It is irrelevant, therefore, whether we were correct in our determination in 1977 that the plaintiff’s hope of reentering the shipping business was, at that time, a hope joined with a reasonably achievable intent. We neither reexamine nor contradict that determination here.4 What we do find, however, is that in light of six more years of ineffectual hoping, and of Safir’s own current acknowledgment that it is not merely the government’s failure to drain the economic resources of his would-be competitors which stays his entrepreneurial hand, there is no longer anything more than a speculation (if even that remains) that the relief sought in this case will benefit the plaintiff. The courts therefore have no jurisdiction to entertain his complaint.
Ill
This leaves two further issues to be resolved. The first of these is presented by the “trade line” carriers’ appeal, the second by that of the “non trade line” carriers.

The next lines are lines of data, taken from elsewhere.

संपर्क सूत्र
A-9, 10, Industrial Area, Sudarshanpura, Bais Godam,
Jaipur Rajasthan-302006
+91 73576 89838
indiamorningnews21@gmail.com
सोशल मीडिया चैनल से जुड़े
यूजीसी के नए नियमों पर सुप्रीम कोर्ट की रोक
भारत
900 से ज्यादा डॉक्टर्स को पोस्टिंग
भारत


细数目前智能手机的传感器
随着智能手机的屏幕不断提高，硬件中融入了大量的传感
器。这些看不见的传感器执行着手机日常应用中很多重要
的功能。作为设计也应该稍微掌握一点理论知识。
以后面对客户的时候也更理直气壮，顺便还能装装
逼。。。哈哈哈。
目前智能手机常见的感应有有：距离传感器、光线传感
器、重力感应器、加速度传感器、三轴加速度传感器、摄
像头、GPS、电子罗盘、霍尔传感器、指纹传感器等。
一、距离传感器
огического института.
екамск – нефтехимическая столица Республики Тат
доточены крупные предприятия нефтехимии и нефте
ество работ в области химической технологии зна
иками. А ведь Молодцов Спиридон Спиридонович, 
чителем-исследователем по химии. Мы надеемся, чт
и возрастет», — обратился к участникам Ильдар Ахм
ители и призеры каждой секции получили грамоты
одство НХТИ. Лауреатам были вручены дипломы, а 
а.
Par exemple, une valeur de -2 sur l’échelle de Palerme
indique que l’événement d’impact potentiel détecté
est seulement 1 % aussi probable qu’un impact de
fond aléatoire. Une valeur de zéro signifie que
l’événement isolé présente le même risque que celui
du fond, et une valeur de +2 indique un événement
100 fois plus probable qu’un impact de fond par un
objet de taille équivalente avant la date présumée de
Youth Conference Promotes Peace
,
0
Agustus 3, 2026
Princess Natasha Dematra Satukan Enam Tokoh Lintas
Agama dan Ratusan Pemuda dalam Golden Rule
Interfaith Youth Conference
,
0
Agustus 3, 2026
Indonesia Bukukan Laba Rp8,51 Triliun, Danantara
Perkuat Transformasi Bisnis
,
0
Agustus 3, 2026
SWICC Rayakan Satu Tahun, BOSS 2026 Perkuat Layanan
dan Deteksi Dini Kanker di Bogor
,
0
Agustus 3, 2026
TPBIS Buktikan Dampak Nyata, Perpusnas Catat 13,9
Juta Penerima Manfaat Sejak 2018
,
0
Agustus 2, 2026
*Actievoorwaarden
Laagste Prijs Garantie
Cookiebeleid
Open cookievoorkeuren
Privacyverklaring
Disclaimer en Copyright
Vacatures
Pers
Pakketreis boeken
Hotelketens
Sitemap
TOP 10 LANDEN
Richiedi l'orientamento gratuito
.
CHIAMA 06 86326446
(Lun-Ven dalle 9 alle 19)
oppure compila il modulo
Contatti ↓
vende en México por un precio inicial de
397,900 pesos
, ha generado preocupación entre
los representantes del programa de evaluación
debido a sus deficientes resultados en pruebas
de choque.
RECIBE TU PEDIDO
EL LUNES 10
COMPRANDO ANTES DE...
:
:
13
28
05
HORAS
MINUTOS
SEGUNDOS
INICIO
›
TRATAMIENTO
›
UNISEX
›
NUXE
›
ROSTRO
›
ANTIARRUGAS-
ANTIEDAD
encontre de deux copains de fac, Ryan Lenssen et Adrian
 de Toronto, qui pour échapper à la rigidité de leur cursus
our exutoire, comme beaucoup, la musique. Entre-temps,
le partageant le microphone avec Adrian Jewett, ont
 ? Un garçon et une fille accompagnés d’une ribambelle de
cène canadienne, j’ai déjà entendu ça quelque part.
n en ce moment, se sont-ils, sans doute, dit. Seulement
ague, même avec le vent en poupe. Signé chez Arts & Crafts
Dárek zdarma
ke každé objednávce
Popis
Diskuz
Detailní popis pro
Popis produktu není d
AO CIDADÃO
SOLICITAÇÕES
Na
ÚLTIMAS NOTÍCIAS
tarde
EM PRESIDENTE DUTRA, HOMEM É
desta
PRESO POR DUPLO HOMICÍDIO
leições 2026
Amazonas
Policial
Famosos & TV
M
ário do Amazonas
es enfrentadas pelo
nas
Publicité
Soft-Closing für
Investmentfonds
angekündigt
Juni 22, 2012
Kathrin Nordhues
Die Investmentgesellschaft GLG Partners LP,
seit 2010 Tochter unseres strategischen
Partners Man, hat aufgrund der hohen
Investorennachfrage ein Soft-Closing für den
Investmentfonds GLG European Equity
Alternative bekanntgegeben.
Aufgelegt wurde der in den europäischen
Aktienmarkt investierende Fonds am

The trade line carriers have requested us to set aside the Secretary’s decision ordering them to repay approximately $1 million in subsidies paid them during the violation period. They contend that § 810 does not permit recovery of any subsidies paid to a shipper before administrative determination *70that it has engaged in an “unjustly discriminatory or unfair practice.”
This contention is at odds with a prior holding of the Second Circuit in Safir v. Gibson, supra, 417 F.2d 972, which collaterally estops the trade lines from relitigating the issue. In Gibson, the Second Circuit stated:
We think [the statute’s] concern also extends to the interest of a former victim in the recovery of subsidies improperly paid in the past to lines which are still his competitors, although here the duty of the Administrator may be less absolute than is the obligation to cease payments to current violators. In the nature 'of things, few complaints of violations will be received and acted on until after some further payments have already been made. Recovery of such payments poses an added cost on the violators and thus will partially make up to the victim for the burden which the earlier payments indirectly imposed on him. Although the statute does not expressly authorize the Maritime Administrator to recover subsidies improperly paid in the past, common law principles would permit this under the subsidy contract in the absence of a statutory prohibition, and we find no such prohibition here.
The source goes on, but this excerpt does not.